Зилов и Катря направились к выходу. Дружным хором стрекотали цикады. Одуряюще пахли белый табак и еще какие-то медвяные ночные цветы. Большая, яркая звезда вдруг покатилась по черному небу и угасла где-то на западе. Было душно, но Катря дрожала.
— Катря, — прошептал Зилов, — может, мы сделаем иначе? Мы достанем форму австрийского солдата, я переоденусь, прикинусь галичанином и пойду вместо вас. Кроме того, кажется, удастся распропагандировать несколько галичан. Правда, они националисты, но в настоящий момент…
— Бросьте, Зилов, — сняла его руку со своего плеча Катря, — вы сами отлично понимаете, что никакой, даже самый ловкий, парень не сможет втереться в доверие других парней так, как это легко сделает любая обыкновенная девушка. Но я, правда, лучше пойду прямо к солдатам. Я надену украинский костюм, они это любят. Только глядите же, — она засмеялась непринужденно и кокетливо, — не забывайте каждый день доставлять мне фунта два самых вкусных семечек. Тут без семечек агитации не проведешь…
Они взошли на взгорок за кладбищем, город был уже близко, и взялись под руки, как парочка запоздавших влюбленных. Небо на востоке начало краснеть, розовое сияние разрасталось, увеличивалось прямо на глазах: вот-вот взойдет поздняя луна. Вокруг постепенно выступали контуры деревьев, пригорков и строений. Где-то далеко, может быть, даже в селе Жуковцах, дружно и отчаянно заливались собаки. С поля веяло легким ветерком. Аромат свежих хлебов стал еще резче. Кажется, уже зацветала и ранняя гречиха.
— Давайте посидим где-нибудь… — тихо предложила Катря, — так красиво… Скажите, Зилов, вы, конечно, читали «Анну Каренину»?..
Зилов снял тужурку и накинул ее девушке на плечи — Катря была в одной мадаполамовой матроске.
— Катря!..
— Что?
— Нет… ничего…
Ущербная луна выплыла на небо в розовом сиянии и тихо стала над горизонтом.

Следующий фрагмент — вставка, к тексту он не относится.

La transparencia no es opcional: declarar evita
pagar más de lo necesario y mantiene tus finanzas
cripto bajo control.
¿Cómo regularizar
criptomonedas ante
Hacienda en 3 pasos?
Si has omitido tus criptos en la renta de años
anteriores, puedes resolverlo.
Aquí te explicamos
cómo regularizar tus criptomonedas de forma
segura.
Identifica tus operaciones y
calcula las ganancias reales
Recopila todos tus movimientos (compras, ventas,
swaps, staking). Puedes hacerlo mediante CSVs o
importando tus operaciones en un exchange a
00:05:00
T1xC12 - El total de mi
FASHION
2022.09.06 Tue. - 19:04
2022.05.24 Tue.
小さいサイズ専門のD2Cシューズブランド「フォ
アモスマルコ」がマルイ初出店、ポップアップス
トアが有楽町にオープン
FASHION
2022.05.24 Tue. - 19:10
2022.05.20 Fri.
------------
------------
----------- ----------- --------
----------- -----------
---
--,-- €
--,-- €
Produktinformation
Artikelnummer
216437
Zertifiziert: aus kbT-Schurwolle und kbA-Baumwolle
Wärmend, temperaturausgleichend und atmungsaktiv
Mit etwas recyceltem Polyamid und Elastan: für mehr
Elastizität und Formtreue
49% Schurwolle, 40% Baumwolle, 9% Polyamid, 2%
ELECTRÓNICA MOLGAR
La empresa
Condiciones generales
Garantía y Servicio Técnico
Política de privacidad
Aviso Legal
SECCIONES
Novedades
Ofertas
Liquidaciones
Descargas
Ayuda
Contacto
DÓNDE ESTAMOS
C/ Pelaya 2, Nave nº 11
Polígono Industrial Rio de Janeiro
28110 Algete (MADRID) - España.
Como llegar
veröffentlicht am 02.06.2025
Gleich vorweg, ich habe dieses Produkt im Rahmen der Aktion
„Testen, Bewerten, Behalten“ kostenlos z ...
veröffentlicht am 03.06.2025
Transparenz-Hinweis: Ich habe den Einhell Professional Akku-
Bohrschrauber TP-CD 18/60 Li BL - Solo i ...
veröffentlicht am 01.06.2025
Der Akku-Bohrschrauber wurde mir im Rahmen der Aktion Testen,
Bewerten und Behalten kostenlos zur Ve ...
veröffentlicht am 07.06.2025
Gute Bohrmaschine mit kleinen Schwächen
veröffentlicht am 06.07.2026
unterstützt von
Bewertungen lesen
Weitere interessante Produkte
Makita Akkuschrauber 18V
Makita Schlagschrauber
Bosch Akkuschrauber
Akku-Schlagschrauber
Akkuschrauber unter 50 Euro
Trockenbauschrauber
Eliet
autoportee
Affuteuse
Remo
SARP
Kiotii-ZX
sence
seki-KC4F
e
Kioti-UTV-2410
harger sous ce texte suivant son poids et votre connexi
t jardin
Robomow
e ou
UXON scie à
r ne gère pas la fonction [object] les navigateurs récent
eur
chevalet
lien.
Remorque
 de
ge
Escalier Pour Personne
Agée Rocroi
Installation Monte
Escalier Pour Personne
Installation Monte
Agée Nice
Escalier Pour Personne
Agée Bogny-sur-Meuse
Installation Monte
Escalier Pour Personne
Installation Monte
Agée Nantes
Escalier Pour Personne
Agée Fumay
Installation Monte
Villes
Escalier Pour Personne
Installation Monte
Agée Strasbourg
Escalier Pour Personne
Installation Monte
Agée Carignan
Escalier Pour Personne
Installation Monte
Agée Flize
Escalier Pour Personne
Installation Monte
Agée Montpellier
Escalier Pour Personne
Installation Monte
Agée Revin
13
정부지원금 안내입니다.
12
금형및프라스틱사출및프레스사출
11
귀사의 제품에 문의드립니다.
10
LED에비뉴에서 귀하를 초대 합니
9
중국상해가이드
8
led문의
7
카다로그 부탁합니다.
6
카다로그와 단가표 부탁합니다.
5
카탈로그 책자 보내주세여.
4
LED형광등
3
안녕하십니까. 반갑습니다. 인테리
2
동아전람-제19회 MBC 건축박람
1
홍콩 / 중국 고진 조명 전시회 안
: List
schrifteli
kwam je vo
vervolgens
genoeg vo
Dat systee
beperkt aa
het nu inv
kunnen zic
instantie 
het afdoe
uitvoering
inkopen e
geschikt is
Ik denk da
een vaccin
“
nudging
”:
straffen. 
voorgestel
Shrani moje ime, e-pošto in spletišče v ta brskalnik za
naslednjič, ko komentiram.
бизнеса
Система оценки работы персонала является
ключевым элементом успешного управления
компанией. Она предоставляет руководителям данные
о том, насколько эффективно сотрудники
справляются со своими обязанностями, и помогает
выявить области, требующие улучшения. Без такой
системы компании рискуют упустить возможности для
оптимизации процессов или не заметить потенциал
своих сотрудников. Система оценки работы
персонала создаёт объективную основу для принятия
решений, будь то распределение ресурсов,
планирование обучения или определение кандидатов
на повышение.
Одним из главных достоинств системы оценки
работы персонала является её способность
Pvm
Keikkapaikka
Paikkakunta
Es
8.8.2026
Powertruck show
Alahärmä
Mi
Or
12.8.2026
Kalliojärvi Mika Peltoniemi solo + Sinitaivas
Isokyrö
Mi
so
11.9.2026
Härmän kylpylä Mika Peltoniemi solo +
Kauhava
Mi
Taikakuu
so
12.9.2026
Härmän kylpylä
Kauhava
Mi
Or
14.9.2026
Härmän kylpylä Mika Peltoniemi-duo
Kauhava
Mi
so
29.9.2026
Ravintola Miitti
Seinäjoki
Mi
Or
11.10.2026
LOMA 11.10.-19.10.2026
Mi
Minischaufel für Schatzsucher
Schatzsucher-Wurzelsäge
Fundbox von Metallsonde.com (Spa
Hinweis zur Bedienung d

Катря поправила сверточек, он развернулся. В свертке была резиновая собачка с пищиком, ярмарочный медовый пряник в розовой глазури и листок с четырьмя переводными картинками: желтая кошка, букет анютиных глазок, хатка над водой и подсолнечник в цвету.
На кладбище стачком уже собрался. Узнавали друг друга по голосу. Фамилии и имени-отчества люди уже не имели. Шумейко был просто Голова, Козубенко — Кочегар. Были еще Машинист Первый, Машинист Второй, Слесарь из депо, Слесарь из мастерских, Запасной агент, Телеграфист, Токарь, Инженер, Конторщик, Фельдшер, Составитель поездов и другие. Расселись вокруг Головы на могилах, надгробиях, на пьедесталах монументов. Восток розовел, и контуры крестов, памятников и склепов уже вырисовывались над окружавшими Голову тесным кольцом людьми. Первое слово, для информации, Голова дал Кочегару.